Renzatic on 28/2/2018 at 02:47
...and speaking of which.
Vae on 28/2/2018 at 03:21
Quote Posted by Renzatic
I think the real question that lies at the heart of everything is why is it that we've become such a massive, seathing ball of aimless, reactionary hatred over the last couple of decades.
If one is not willing to accept an uncomfortable truth about a critical societal circumstance, they become part of the problem by supporting a misguided and ineffective solution...Ironically, this enables the continuation of the reactionary hatred that they despise.
Renzatic on 28/2/2018 at 03:35
I think you need to realize that the imperatives we strive for as a true, freethinking society nests solely upon the zeitgeist we inhabit.
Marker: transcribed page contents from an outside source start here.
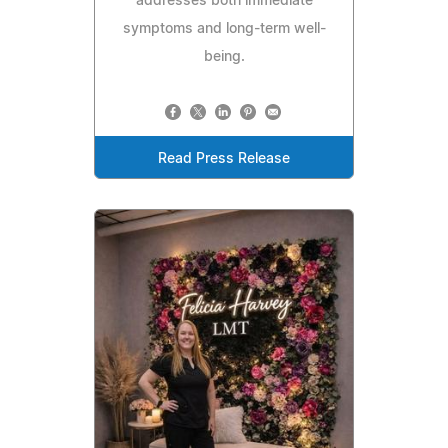
addresses both immediate
symptoms and long-term well-
being.
Read Press Release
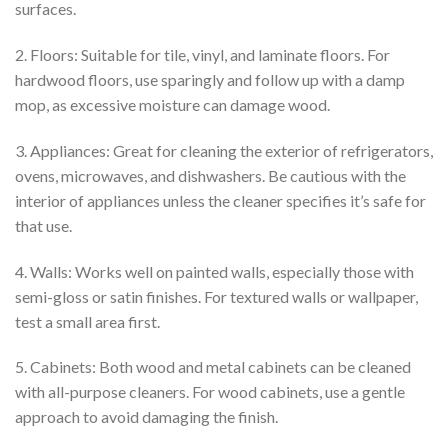
surfaces.
2. Floors: Suitable for tile, vinyl, and laminate floors. For
hardwood floors, use sparingly and follow up with a damp
mop, as excessive moisture can damage wood.
3. Appliances: Great for cleaning the exterior of refrigerators,
ovens, microwaves, and dishwashers. Be cautious with the
interior of appliances unless the cleaner specifies it’s safe for
that use.
4. Walls: Works well on painted walls, especially those with
semi-gloss or satin finishes. For textured walls or wallpaper,
test a small area first.
5. Cabinets: Both wood and metal cabinets can be cleaned
with all-purpose cleaners. For wood cabinets, use a gentle
approach to avoid damaging the finish.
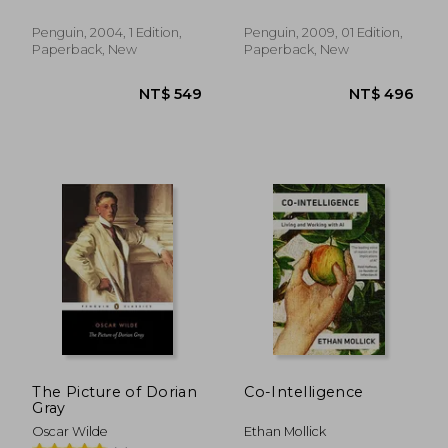
Penguin, 2004, 1 Edition,
Penguin, 2009, 01 Edition,
Paperback, New
Paperback, New
NT$ 495
NT$ 6
The Picture of Dorian
Co-Intelligence
Gray
Oscar Wilde
Ethan Mollick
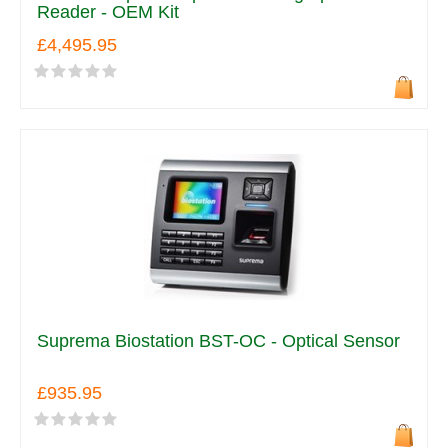
Reader - OEM Kit
£4,495.95
Suprema Biostation BST-OC - Optical Sensor
£935.95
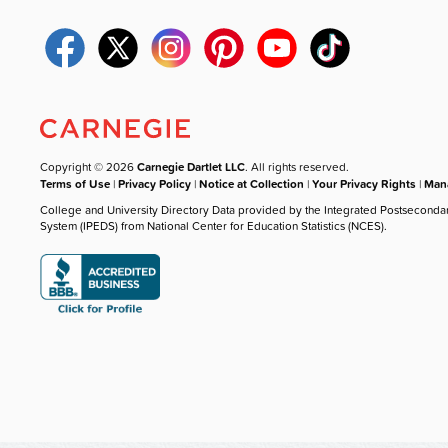
Copyright © 2026
Carnegie Dartlet LLC
. All rights reserved.
Terms of Use
|
Privacy Policy
|
Notice at Collection
|
Your Privacy Rights
|
Mana
College and University Directory Data provided by the Integrated Postseconda
System (IPEDS) from National Center for Education Statistics (NCES).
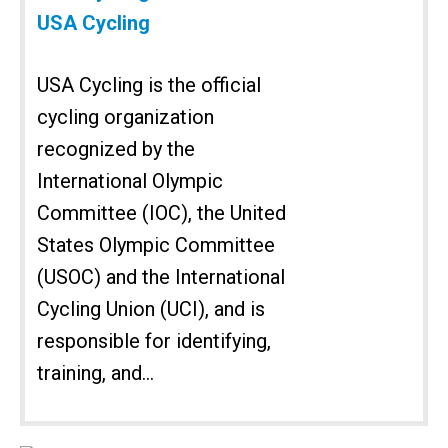
USA Cycling
USA Cycling is the official
cycling organization
recognized by the
International Olympic
Committee (IOC), the United
States Olympic Committee
(USOC) and the International
Cycling Union (UCI), and is
responsible for identifying,
training, and...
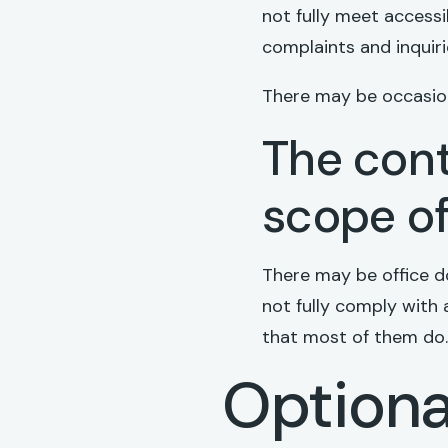
not fully meet accessi
complaints and inquir
There may be occasion
The cont
scope of
There may be office d
not fully comply with 
that most of them do.
Optiona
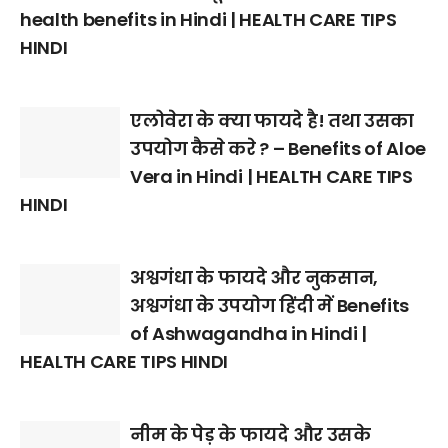
health benefits in Hindi | HEALTH CARE TIPS
HINDI
एलोवेरा के क्या फायदे है! तथा उसका
उपयोग कैसे करे ? – Benefits of Aloe
Vera in Hindi | HEALTH CARE TIPS
HINDI
अश्वगंधा के फायदे और नुकसान,
अश्वगंधा के उपयोग हिंदी में Benefits
of Ashwagandha in Hindi |
HEALTH CARE TIPS HINDI
नीम के पेड़ के फायदे और उसके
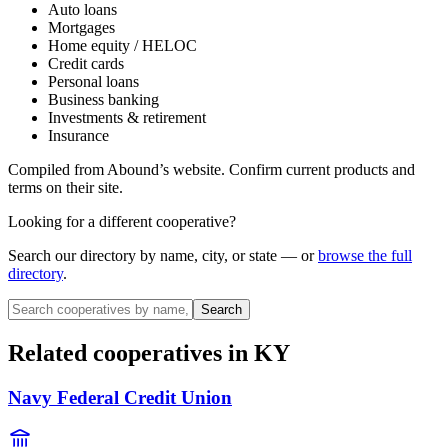
Auto loans
Mortgages
Home equity / HELOC
Credit cards
Personal loans
Business banking
Investments & retirement
Insurance
Compiled from
Abound
’s website. Confirm current products and
terms on their site.
Looking for a different cooperative?
Search our directory by name, city, or state — or
browse the full
directory
.
Search
Related cooperatives
in KY
Navy Federal Credit Union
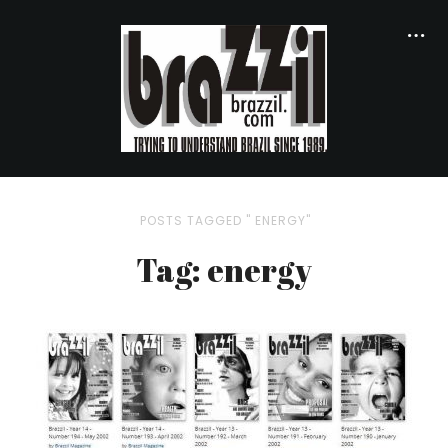
POSTS TAGGED " ENERGY"
Tag: energy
By denying the problem we face in these degenerate times, you yourself become a part of a problem that strives to become real through the very denial of its existence. It's a vicious circle, you see. The only solution is to become part of the problem, to better enable yourself to eat away at the core of the lie that continues to assert its dominion upon us.
Trance on 28/2/2018 at 04:20
That felt like Vae talking to Vae there.
LarryG on 28/2/2018 at 04:58
I think Vae has the right idea: we should encourage more gun owners to suicide. And since gun suicide statistics don't matter (that's the point of the video, right?) no one will notice or if they do, they won't care. Problem solved.
Seriously! Statistics don't lie, but liars can use statistics to grossly mislead you if you don't recognize that there is a difference between the data and the liar's incorrect interpretations of the data. That video had some statistics which I assume are correct, but the presentation of the data as percentages rather than raw numbers grossly misleads the viewer. The logic presented, no matter how compellingly presented, isn't actually backed up by the data.
Look instead at (
https://www.washingtonpost.com/national/2017/10/19/states-with-looser-concealed-carry-laws-have-more-gun-deaths-study-says/?utm_term=.b2965fb8e802) States with looser concealed carry laws have more gun deaths, study says. That's a real, peer reviewed scientific study.
Renzatic on 28/2/2018 at 05:13
Quote Posted by Trance
That felt like Vae talking to Vae there.
It's Vaes all the way down.
Starker on 28/2/2018 at 07:05
Not only are armed vigilantes a dubious solution to the mass shootings, they are a poor solution to the larger problem of gun violence and gun deaths in general. They are not going to stop a guy murdering his family or a toddler getting killed while playing with a firearm or a depressed office worker about to blow his brains out.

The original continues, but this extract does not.